Task details. Whenever "Albemarle" appears in a line, please copy that line from the data.

Page-level text extractions:
================================

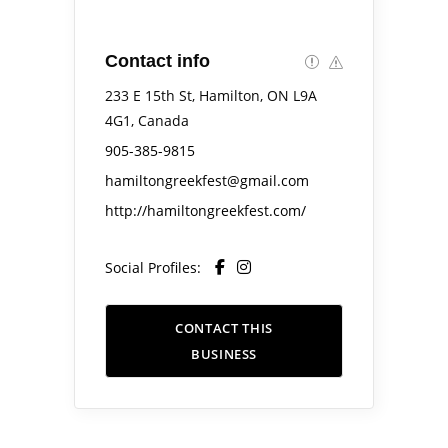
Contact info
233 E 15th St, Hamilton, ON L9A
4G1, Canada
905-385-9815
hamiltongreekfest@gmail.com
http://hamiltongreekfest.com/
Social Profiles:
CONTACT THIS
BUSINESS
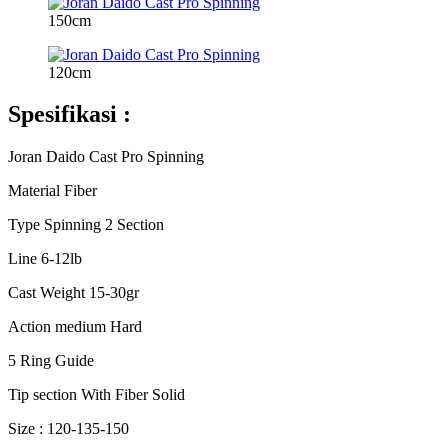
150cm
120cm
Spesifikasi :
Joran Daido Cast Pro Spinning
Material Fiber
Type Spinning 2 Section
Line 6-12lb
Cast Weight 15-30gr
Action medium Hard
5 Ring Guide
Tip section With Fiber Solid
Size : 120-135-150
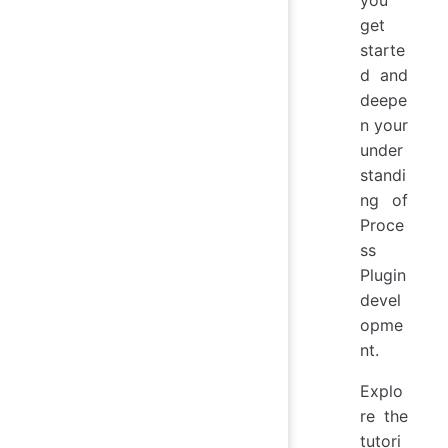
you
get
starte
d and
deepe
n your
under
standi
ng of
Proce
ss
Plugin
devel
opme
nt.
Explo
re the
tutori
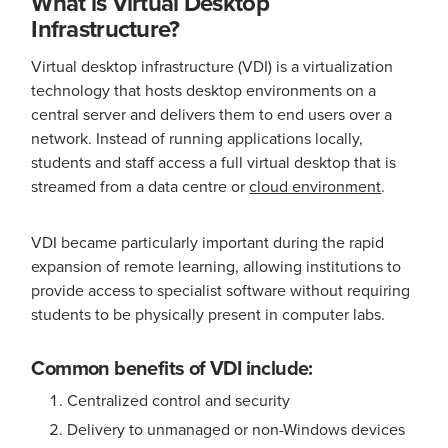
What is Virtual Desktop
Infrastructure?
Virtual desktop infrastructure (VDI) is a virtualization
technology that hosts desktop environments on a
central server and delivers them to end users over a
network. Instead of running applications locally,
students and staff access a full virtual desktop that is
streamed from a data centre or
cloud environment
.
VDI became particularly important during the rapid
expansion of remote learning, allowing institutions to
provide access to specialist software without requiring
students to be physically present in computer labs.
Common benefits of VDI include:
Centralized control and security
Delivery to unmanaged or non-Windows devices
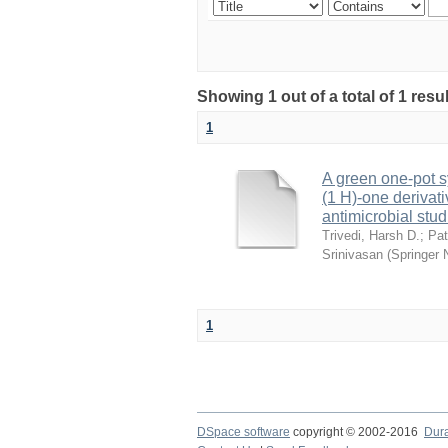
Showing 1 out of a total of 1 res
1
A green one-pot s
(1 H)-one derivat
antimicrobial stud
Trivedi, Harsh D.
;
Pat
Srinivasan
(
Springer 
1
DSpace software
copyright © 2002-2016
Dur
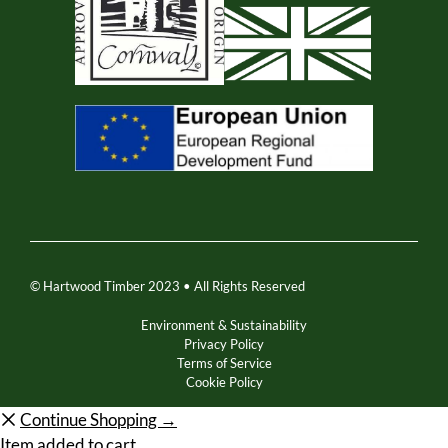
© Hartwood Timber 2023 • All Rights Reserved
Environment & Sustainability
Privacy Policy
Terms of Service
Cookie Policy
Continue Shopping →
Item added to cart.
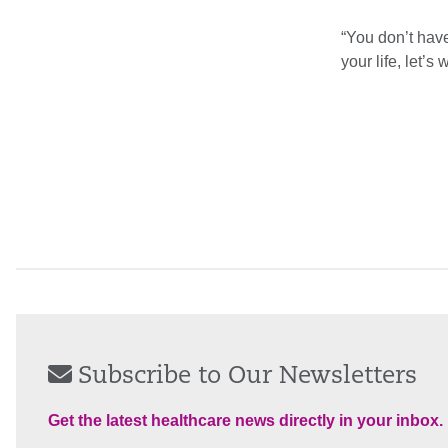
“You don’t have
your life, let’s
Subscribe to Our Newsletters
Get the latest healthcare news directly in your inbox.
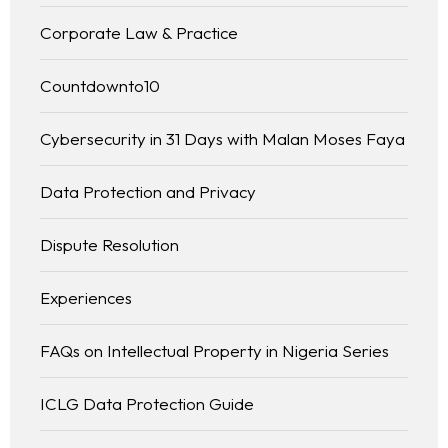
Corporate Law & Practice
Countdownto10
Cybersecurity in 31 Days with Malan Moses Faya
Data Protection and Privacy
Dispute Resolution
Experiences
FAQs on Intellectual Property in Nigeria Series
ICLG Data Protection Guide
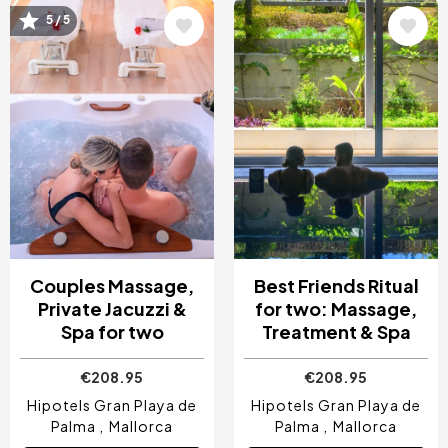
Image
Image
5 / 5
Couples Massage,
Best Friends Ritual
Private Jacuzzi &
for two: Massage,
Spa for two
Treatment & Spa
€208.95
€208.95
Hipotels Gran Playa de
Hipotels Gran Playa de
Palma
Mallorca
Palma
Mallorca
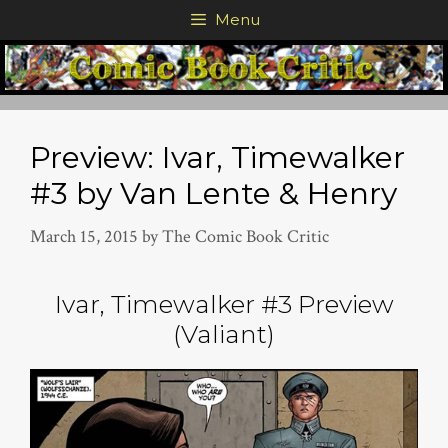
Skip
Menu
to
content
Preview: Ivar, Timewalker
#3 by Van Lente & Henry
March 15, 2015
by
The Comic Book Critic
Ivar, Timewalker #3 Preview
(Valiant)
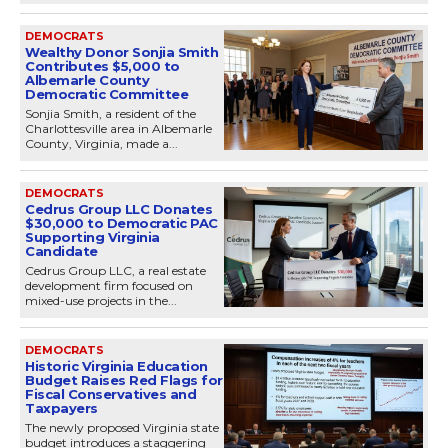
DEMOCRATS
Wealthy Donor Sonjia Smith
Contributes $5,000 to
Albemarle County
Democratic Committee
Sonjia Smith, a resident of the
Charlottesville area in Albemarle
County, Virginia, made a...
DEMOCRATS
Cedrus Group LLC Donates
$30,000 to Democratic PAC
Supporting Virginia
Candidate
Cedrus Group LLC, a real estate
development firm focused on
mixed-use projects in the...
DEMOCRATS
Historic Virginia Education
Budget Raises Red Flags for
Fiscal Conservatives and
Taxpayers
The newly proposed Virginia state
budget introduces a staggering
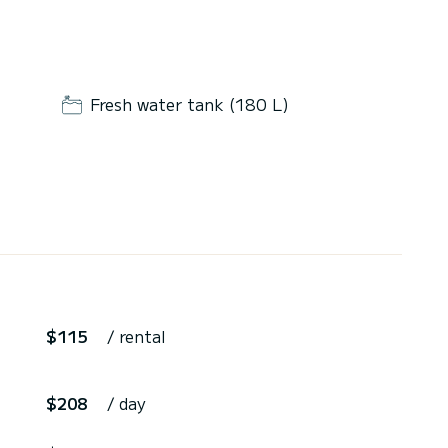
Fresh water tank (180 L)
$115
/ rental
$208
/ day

================================

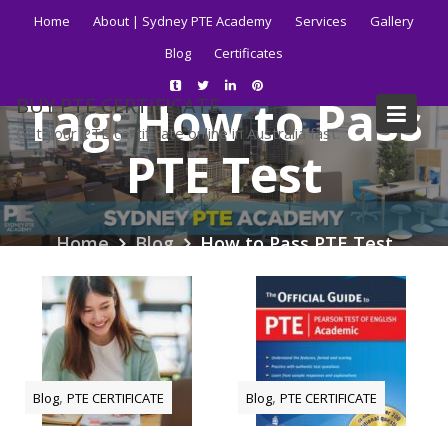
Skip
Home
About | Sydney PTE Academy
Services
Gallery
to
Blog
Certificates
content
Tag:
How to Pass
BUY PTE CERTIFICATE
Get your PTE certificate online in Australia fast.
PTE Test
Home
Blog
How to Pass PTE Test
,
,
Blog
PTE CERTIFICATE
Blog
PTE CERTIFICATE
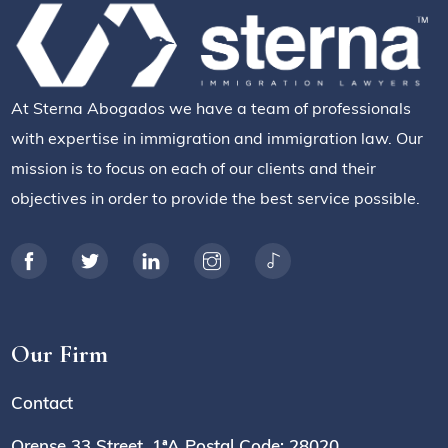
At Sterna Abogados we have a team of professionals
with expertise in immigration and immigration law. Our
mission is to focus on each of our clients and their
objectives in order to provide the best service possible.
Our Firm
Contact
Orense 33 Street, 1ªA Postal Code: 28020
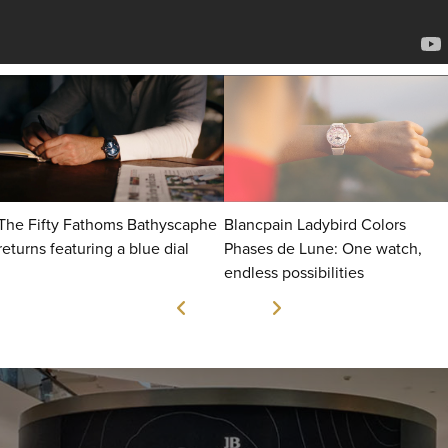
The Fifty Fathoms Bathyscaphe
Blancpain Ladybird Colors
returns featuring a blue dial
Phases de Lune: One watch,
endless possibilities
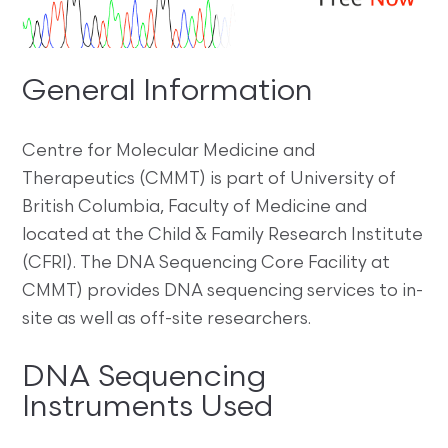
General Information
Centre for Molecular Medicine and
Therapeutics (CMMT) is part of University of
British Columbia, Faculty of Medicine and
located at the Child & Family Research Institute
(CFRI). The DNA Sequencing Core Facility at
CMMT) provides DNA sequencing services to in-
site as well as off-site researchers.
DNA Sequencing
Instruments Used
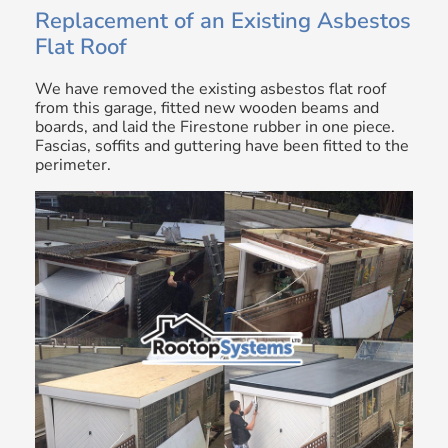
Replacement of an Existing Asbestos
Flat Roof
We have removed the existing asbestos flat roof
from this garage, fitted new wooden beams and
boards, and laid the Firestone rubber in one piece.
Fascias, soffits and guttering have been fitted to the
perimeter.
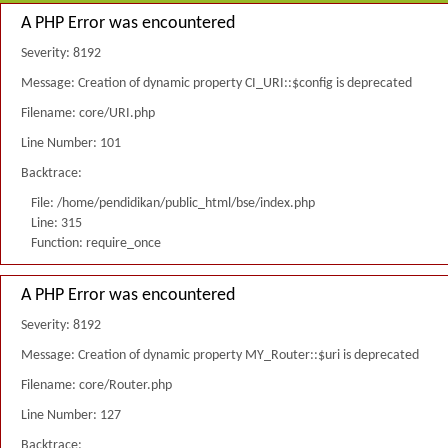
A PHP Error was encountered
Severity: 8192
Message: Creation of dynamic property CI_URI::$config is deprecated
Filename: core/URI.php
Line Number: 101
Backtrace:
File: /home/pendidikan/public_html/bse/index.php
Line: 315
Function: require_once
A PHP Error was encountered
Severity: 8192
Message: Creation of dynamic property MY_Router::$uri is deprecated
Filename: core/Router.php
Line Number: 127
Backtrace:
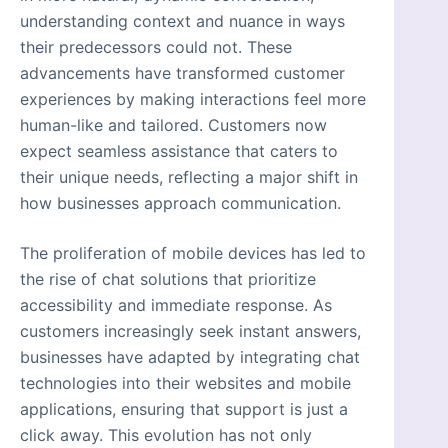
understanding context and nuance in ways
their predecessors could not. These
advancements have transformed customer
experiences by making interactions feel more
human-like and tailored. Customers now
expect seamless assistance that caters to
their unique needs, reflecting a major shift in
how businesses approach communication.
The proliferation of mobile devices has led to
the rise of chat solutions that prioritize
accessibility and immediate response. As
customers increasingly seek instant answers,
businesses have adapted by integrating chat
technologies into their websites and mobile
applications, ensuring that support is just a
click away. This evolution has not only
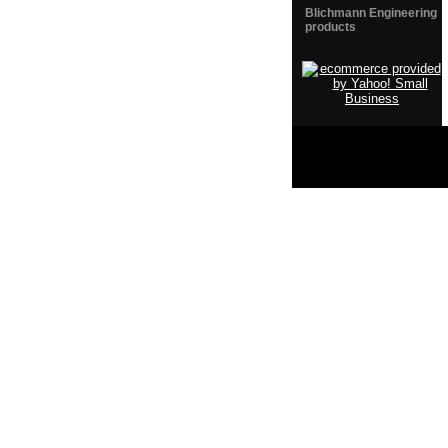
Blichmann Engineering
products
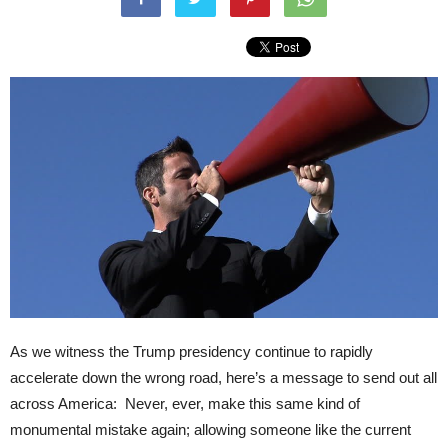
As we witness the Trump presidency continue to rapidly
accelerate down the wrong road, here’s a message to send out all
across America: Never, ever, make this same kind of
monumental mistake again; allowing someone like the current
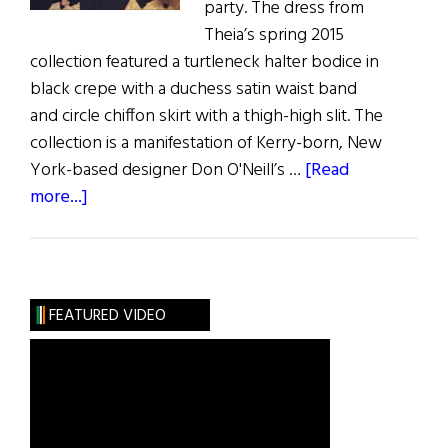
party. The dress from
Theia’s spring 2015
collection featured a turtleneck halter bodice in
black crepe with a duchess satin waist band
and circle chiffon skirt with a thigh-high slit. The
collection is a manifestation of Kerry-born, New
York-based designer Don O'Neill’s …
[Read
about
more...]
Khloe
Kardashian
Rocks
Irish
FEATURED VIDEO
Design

================================

Response for this exercise.
Albemarle County
Charlottesville area in Albemarle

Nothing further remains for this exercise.